Nationally, the foreign-born population has increased 57 percent to 31.8 million from 19.8 million from 1990 to 2000. Eight percent of Virginia’s population is foreign-born, and of those about 41 percent are from Asia and a third are from Latin America. Nationally, Latin Americans lead the boom. Since the United States tightened its border with Mexico beginning in 1993, there have been 2,640 border-crossing-related deaths.
Freilich said an Urban Institute study shows that of the 9.3 million undocumented workers nationwide, six million are working, and 96 percent of male undocumented workers are in the labor force.

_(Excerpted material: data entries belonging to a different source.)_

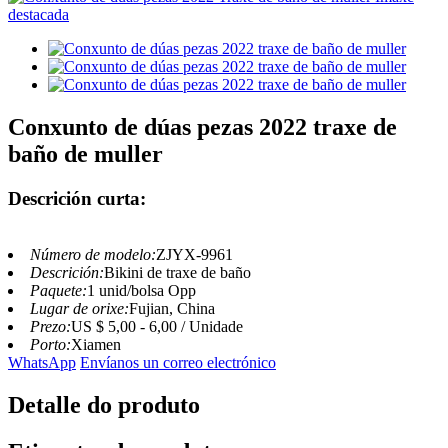
Conxunto de dúas pezas 2022 traxe de
baño de muller
Descrición curta:
Número de modelo:
ZJYX-9961
Descrición:
Bikini de traxe de baño
Paquete:
1 unid/bolsa Opp
Lugar de orixe:
Fujian, China
Prezo:
US $ 5,00 - 6,00 / Unidade
Porto:
Xiamen
WhatsApp
Envíanos un correo electrónico
Detalle do produto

“I think you see a lot of bills that may not necessarily be in Virginia’s interest being introduced” to deal with immigration issues, he said, surmising that state delegates may be frustrated with the failures of the federal system.
Freilich warned that of the bills that failed this year, “many of them will likely be introduced next year." Failed bills included a law to prohibit driver’s licenses and learner’s permits to people who cannot communicate in English, even for residents seeking to renew their license. Freilich said he was “stunned” when the bill was voted out of the House Transportation Committee, although it later failed. He noted that 25 percent of Virginia’s foreign-born population report speaking English not well or not at all.

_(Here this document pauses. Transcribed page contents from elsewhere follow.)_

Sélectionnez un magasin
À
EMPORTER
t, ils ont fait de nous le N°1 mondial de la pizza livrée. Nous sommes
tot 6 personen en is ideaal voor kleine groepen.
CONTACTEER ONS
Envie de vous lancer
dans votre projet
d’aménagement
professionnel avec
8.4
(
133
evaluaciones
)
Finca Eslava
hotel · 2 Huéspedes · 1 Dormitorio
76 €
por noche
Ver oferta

Another failed bill would have sent a memo to Congress requesting English be made the official language of the United States, and a criminal procedure bill would have made it easier for police to arrest a suspected illegal alien by eliminating the requirement that the officer confirm, prior to the arrest, whether the alien had previously been deported or left the United States after being convicted for a felony. A bill prohibiting illegal aliens from being admitted to public institutions of higher education also failed, although another law requiring illegal aliens to pay out-of-state tuition passed.
Of the laws that were enacted, a bill requiring proof of legal presence for some state and local public benefits will affect U.S. citizens more than undocumented aliens, since aliens are not eligible for Medicaid or Temporary Assistance for Needy Families anyway. The bill also does not cut off access to emergency medical services and does not apply to those under age 19.
Other laws that may help the immigrant community include a bill making employers subject to a felony charge if they fail to pay wages that accumulate to more than $10,000, while another mandated a Class 6 felony if employers pay wages with a bad check of $200 or more.
On the national legislative stage, farmworkers’ and growers’ organizations have negotiated a historic compromise that would provide a path toward what undocumented workers want most—legal presence, said Shelley Davis, co-executive director of Farmworker Justice Fund, Inc.
The bipartisan AgJobs bill is an attempt to reform the H2A agricultural visa, which provides minimum requirements for wages, housing, and working conditions—protections which growers view as burdensome and have in the past tried to eliminate.
The AgJobs bill was recently introduced as an amendment to the Iraqi/Afghanistan appropriations bill, said Davis, joking that it’s a “time-honored tradition” to get your bill passed by attaching it to a bill that will pass.
They needed 60 votes to add the amendment, but received only 53. “This particular opportunity was not the last,” she said.
AgJobs offers a plan of “earned legalization,” in which farmworkers who work at least 100 days in agriculture over 18 months are granted temporary permanent residence. If over 3 to 6 years they work another 300 days in agriculture, following a formula of a certain number of hours per year, they will be granted a green card, along with their immediate family.
Davis said President Bush’s use of the term “legalization” in his proposal (for which there is no legislation yet) varies from AgJobs. Bush’s plan would not allow workers to bring in spouses or children, she said, and does not lead toward permanent status.
“We mean the road to permanent legal residence, but that is
not the way President Bush is using the term,” she said.